# To do:
Output exactly the lines between the one holding "Extract all elements" and the last line of the data below, both of those lines included.

# Source material:
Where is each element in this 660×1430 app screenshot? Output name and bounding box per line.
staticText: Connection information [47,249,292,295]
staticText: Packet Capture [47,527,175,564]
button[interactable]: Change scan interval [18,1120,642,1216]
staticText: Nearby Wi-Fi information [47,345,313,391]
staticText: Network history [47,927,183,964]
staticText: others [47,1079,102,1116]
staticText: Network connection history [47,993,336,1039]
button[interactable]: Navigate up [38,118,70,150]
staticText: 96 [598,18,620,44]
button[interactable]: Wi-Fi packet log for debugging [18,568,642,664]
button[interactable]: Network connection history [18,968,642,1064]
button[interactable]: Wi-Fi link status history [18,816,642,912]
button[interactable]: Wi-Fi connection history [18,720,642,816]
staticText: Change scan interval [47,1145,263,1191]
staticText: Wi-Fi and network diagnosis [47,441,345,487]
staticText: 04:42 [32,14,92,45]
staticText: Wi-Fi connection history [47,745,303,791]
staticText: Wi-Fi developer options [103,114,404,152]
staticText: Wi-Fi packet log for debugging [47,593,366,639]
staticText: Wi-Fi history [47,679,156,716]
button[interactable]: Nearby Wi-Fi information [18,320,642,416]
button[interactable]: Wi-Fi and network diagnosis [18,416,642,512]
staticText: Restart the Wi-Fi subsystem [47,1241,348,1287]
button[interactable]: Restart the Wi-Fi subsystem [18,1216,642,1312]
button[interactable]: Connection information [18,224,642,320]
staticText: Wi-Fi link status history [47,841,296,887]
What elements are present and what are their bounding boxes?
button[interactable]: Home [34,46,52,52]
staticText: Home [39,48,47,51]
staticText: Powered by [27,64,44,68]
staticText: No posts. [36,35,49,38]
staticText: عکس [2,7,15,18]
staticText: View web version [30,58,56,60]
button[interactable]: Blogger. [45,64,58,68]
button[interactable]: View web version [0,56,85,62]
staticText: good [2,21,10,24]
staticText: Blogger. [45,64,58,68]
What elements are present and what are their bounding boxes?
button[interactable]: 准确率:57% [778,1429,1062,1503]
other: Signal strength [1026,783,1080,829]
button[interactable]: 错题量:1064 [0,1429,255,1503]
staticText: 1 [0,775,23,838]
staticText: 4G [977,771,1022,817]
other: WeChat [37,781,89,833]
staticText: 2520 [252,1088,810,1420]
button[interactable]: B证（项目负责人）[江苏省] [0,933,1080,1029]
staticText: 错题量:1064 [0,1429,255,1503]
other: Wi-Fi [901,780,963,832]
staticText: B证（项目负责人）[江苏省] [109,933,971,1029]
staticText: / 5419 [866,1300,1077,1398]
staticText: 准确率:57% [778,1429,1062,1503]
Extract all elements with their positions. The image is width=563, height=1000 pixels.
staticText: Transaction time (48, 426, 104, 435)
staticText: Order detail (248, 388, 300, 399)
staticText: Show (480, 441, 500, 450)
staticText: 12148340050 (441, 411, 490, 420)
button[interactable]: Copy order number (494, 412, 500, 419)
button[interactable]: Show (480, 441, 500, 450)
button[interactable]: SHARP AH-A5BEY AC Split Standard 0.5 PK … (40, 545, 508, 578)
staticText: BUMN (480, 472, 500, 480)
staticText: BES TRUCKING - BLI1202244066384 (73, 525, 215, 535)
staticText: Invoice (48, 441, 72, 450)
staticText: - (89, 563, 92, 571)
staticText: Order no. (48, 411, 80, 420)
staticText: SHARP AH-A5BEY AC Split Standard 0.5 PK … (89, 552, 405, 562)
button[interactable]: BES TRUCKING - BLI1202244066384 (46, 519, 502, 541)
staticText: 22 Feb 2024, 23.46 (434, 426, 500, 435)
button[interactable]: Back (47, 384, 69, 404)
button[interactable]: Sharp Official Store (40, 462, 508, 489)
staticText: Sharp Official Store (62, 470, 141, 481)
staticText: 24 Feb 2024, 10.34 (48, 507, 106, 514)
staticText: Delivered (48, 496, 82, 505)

# Output:
Extract all elements with their positions. The image is width=563, height=1000 pixels.
staticText: Transaction time (48, 426, 104, 435)
staticText: Order detail (248, 388, 300, 399)
staticText: Show (480, 441, 500, 450)
staticText: 12148340050 (441, 411, 490, 420)
button[interactable]: Copy order number (494, 412, 500, 419)
button[interactable]: Show (480, 441, 500, 450)
button[interactable]: SHARP AH-A5BEY AC Split Standard 0.5 PK … (40, 545, 508, 578)
staticText: BUMN (480, 472, 500, 480)
staticText: BES TRUCKING - BLI1202244066384 (73, 525, 215, 535)
staticText: Invoice (48, 441, 72, 450)
staticText: - (89, 563, 92, 571)
staticText: Order no. (48, 411, 80, 420)
staticText: SHARP AH-A5BEY AC Split Standard 0.5 PK … (89, 552, 405, 562)
button[interactable]: BES TRUCKING - BLI1202244066384 (46, 519, 502, 541)
staticText: 22 Feb 2024, 23.46 (434, 426, 500, 435)
button[interactable]: Back (47, 384, 69, 404)
button[interactable]: Sharp Official Store (40, 462, 508, 489)
staticText: Sharp Official Store (62, 470, 141, 481)
staticText: 24 Feb 2024, 10.34 (48, 507, 106, 514)
staticText: Delivered (48, 496, 82, 505)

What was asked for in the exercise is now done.